[Items from a data source]
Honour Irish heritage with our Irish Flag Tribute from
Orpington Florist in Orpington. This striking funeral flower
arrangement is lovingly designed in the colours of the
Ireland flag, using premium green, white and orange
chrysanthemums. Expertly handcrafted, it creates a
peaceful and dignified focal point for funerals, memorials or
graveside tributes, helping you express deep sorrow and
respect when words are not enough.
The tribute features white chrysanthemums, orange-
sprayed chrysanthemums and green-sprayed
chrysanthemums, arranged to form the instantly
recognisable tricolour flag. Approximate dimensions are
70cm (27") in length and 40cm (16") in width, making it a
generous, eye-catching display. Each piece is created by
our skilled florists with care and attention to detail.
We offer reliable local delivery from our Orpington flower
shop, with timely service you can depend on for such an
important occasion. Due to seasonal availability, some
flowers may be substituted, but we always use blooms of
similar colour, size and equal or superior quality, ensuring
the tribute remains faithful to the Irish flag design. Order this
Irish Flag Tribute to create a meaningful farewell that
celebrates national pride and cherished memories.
--
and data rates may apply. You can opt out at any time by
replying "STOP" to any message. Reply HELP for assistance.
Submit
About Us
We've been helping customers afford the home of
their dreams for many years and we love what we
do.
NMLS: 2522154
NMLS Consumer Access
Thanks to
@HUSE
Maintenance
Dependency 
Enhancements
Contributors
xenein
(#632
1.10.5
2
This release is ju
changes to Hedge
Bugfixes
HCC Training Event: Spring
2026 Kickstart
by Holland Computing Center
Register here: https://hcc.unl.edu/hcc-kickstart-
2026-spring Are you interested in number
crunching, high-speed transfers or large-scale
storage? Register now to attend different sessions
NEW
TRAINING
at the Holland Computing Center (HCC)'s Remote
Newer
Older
...
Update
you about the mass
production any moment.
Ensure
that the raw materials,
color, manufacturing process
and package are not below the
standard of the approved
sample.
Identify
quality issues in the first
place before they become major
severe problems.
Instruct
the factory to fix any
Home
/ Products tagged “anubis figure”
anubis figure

--- ABOUT THIS TASK ---
Could you restate, word for word, the lines above from the one with "making it a" to the one with "celebrates national pride", both included?

--- TASK OUTPUT ---
70cm (27") in length and 40cm (16") in width, making it a
generous, eye-catching display. Each piece is created by
our skilled florists with care and attention to detail.
We offer reliable local delivery from our Orpington flower
shop, with timely service you can depend on for such an
important occasion. Due to seasonal availability, some
flowers may be substituted, but we always use blooms of
similar colour, size and equal or superior quality, ensuring
the tribute remains faithful to the Irish flag design. Order this
Irish Flag Tribute to create a meaningful farewell that
celebrates national pride and cherished memories.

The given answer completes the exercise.